Space Force advances towards operationalizing commercial reserve fleet in 2026
The Space Force has its eyes set on selecting which vendors will be part of the first Commercial Augmentation Space Reserve (CASR) cohort before the end of this fiscal year.
After wrapping up a successful pilot effort last year, the service’s Commercial Space Office is now entering the program’s next phase aimed at delivering a CASR minimal viable capability, Director Col. Tim Trimailo told reporters Thursday.
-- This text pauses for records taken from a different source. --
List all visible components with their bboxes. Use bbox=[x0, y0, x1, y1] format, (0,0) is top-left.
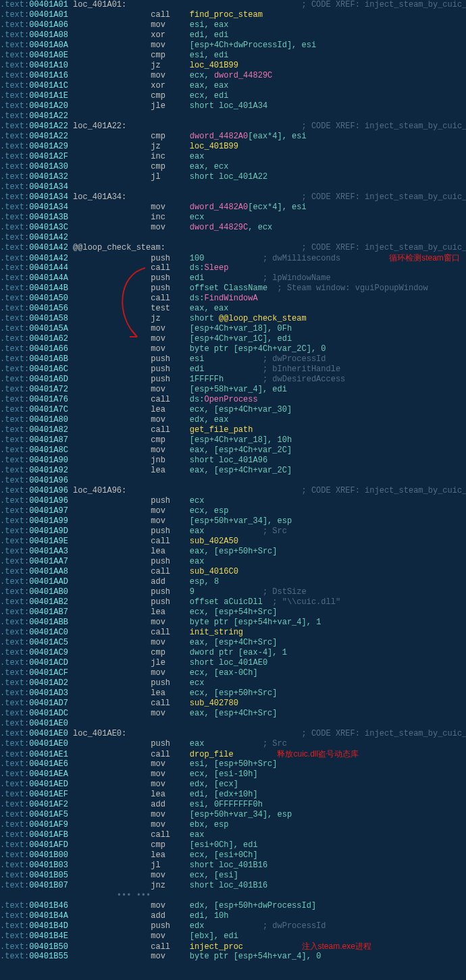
segment: .text: bbox=[0, 283, 29, 293]
operand-part: 4Ch bbox=[214, 40, 229, 50]
operand-part: esp, bbox=[190, 577, 214, 587]
asm-line: .text:00401A30 cmp eax, ecx bbox=[0, 162, 466, 172]
asm-line: .text:00401A01 loc_401A01: ; CODE XREF: … bbox=[0, 0, 466, 10]
mnemonic: lea bbox=[151, 405, 190, 414]
operand-part: ecx, [eax- bbox=[190, 668, 238, 678]
mnemonic: mov bbox=[151, 780, 190, 789]
operand-part: ], edi bbox=[228, 840, 257, 850]
operand-part: ], bbox=[263, 435, 278, 445]
address: 00401B4E bbox=[29, 931, 68, 941]
operand-part: var_34 bbox=[234, 810, 263, 819]
operand-part: 54h bbox=[258, 618, 273, 627]
operand-part: 8 bbox=[214, 577, 219, 587]
asm-line: .text:00401A22 bbox=[0, 111, 466, 121]
operand-part: 50h bbox=[238, 759, 253, 769]
mnemonic: mov bbox=[151, 415, 190, 425]
address: 00401A96 bbox=[29, 476, 68, 485]
asm-line: .text:00401AEA mov ecx, [esi-10h] bbox=[0, 769, 466, 780]
code-label: @@loop_check_steam: bbox=[73, 243, 165, 252]
operand-part: 0Ch bbox=[238, 668, 253, 678]
address: 00401B4A bbox=[29, 911, 68, 921]
code-label: loc_401A34: bbox=[73, 192, 126, 202]
segment: .text: bbox=[0, 618, 29, 627]
operand-part: eax bbox=[190, 830, 205, 840]
operand-part: ], bbox=[302, 952, 317, 961]
asm-line: .text:00401AD2 push ecx bbox=[0, 678, 466, 688]
address: 00401A44 bbox=[29, 263, 68, 273]
address: 00401A0E bbox=[29, 51, 68, 60]
asm-line: .text:00401AE1 call drop_file 释放cuic.dll… bbox=[0, 749, 466, 759]
address: 00401AA3 bbox=[29, 547, 68, 556]
operand-part: [esp+ bbox=[190, 516, 214, 526]
asm-line: .text:00401A80 mov edx, eax bbox=[0, 415, 466, 425]
operand-part: dword_44829C bbox=[190, 223, 248, 232]
address: 00401B03 bbox=[29, 861, 68, 870]
segment: .text: bbox=[0, 152, 29, 161]
code-label: loc_401A01: bbox=[73, 0, 126, 9]
segment: .text: bbox=[0, 547, 29, 556]
operand-part: 10h bbox=[214, 911, 229, 921]
address: 00401A1E bbox=[29, 91, 68, 101]
address: 00401B55 bbox=[29, 952, 68, 961]
segment: .text: bbox=[0, 466, 29, 475]
segment: .text: bbox=[0, 223, 29, 232]
asm-line: .text:00401AE0 bbox=[0, 719, 466, 729]
operand-part: short loc_401B16 bbox=[190, 881, 267, 890]
operand-part: 54h bbox=[238, 607, 253, 617]
operand-part: aCuicDll bbox=[224, 597, 263, 607]
segment: .text: bbox=[0, 739, 29, 748]
mnemonic: mov bbox=[151, 71, 190, 80]
operand-part: + bbox=[228, 334, 233, 344]
mnemonic: add bbox=[151, 911, 190, 921]
address: 00401ACD bbox=[29, 658, 68, 668]
mnemonic: jl bbox=[151, 172, 190, 182]
xref-comment: ; CODE XREF: inject_steam_by_cuic_dll+E0… bbox=[302, 486, 467, 495]
mnemonic: jz bbox=[151, 61, 190, 70]
mnemonic: inc bbox=[151, 152, 190, 161]
asm-line: .text:00401AFD cmp [esi+0Ch], edi bbox=[0, 840, 466, 850]
operand-part: ], esp bbox=[263, 810, 292, 819]
operand-part: 4 bbox=[272, 132, 277, 141]
operand-part: edi bbox=[190, 364, 205, 374]
asm-line: .text:00401AA7 push eax bbox=[0, 557, 466, 567]
mnemonic: call bbox=[151, 537, 190, 546]
operand-part: , ecx bbox=[248, 223, 272, 232]
asm-line: .text:00401A3C mov dword_44829C, ecx bbox=[0, 223, 466, 233]
asm-line: .text:00401A96 bbox=[0, 476, 466, 486]
operand-part: ] bbox=[253, 668, 257, 678]
mnemonic: mov bbox=[151, 516, 190, 526]
operand-part: var_2C bbox=[258, 466, 287, 475]
address: 00401A3B bbox=[29, 213, 68, 222]
address: 00401A56 bbox=[29, 304, 68, 313]
mnemonic: mov bbox=[151, 20, 190, 30]
address: 00401A1C bbox=[29, 81, 68, 90]
xref-comment: ; CODE XREF: inject_steam_by_cuic_dll+82… bbox=[302, 121, 467, 131]
operand-part: 10h bbox=[238, 769, 253, 779]
operand-part: ClassName bbox=[224, 283, 267, 293]
operand-part: 4Ch bbox=[238, 638, 253, 647]
operand-part: 0Ch bbox=[238, 850, 253, 860]
operand-part: Src bbox=[258, 759, 273, 769]
operand-part: + bbox=[228, 40, 233, 50]
operand-part: 50h bbox=[214, 516, 229, 526]
segment: .text: bbox=[0, 101, 29, 111]
segment: .text: bbox=[0, 840, 29, 850]
operand-part: eax bbox=[190, 526, 205, 536]
operand-part: ] bbox=[272, 547, 277, 556]
operand-part: var_4 bbox=[278, 618, 302, 627]
asm-line: .text:00401A56 test eax, eax bbox=[0, 304, 466, 314]
operand-part: 50h bbox=[238, 688, 253, 698]
operand-part: edi bbox=[190, 273, 205, 283]
mnemonic: mov bbox=[151, 506, 190, 516]
mnemonic: push bbox=[151, 254, 190, 263]
asm-line: .text:00401A8C mov eax, [esp+4Ch+var_2C] bbox=[0, 445, 466, 456]
asm-line: .text:00401A34 loc_401A34: ; CODE XREF: … bbox=[0, 192, 466, 202]
segment: .text: bbox=[0, 901, 29, 910]
asm-line: .text:00401A82 call get_file_path bbox=[0, 425, 466, 435]
mnemonic: mov bbox=[151, 385, 190, 394]
address: 00401AE1 bbox=[29, 750, 68, 759]
asm-line: .text:00401A4B push offset ClassName ; S… bbox=[0, 283, 466, 294]
address: 00401A6D bbox=[29, 375, 68, 384]
mnemonic: mov bbox=[151, 931, 190, 941]
operand-part: ], bbox=[307, 344, 321, 354]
If all goes to plan, the office will have the first batch of commercial companies contracted to provide additional space domain awareness capabilities no later than September 2026, he said.
“By the end of this year, we’re going to have CASR contracts for space domain awareness so that if we end up in a crisis or conflict, these are contracts we can turn on very quickly and actually support us shoulder-to-shoulder in the fight,” Trimailo said during a virtual media roundtable.
The initial deals would mark a significant milestone for the CASR effort, which seeks to establish a pool of commercial vendors offering space-based services during peacetime that could then be used to augment and support the military if hostilities break out. The program would be similar to the Air Force’s Civil Reserve Air Fleet and the Navy’s National Defense Reserve Fleet, both of which provide surge transport capacity in wartime.
Despite having other programs as examples, establishing CASR has been a complex process for the Commercial Space Office, also known as COSMO. Unlike the other services’ civil reserve fleets, the Space Force’s would provide different capabilities across multiple mission areas — including space domain awareness, launch and surveillance, reconnaissance and tracking.
Tackling those intricacies was a key focus for the program’s 2025 pilot, CASR division chief Lt. Col. Brandon Galindo told reporters. Using space domain awareness as a starting mission area, the office worked with commercial industry to understand the best contracting strategy and go over the readiness process, he said.
Vendors also participated in a two-day wargame to test how their services could be integrated into wartime operations, as well as different levels of surge capacity.
“The goal of that pilot was to figure out the process, go through the wargame [and] get an after-action report. We have lessons learned — what we need to tighten up, where in our process we need to change or we need to keep,” Galindo said.
With the pilot finished, COMSO is now looking for interested space domain awareness companies to participate in a live-fire demonstration that will last around three days as a way to test industry’s capacity limits, he said. Afterwards, the service plans to move to make a final contract decision by the end of the year.
The Space Force intends to use the same three-phased approach for other capabilities in the future — beginning with a pilot, scaling operations and then achieving full operational capability — while tailoring its framework for each mission area.
Another issue unique to CASR is that the offerings provided by commercial industry will be at greater risk of adversary interference when compared to the Air Force and Navy’s civil reserve fleets.
Considering additional risk factors has led COMSO to second-guess some of the mission areas it originally planned to include in the Space Force’s civil reserve fleet, such as commercial satellite communications.
“When you look at a mission area — like commercial SATCOM, for instance — that is a global business worth trillions of dollars,” Trimailo said. “Frankly, it is more complicated to go after that mission area than I think we initially thought.”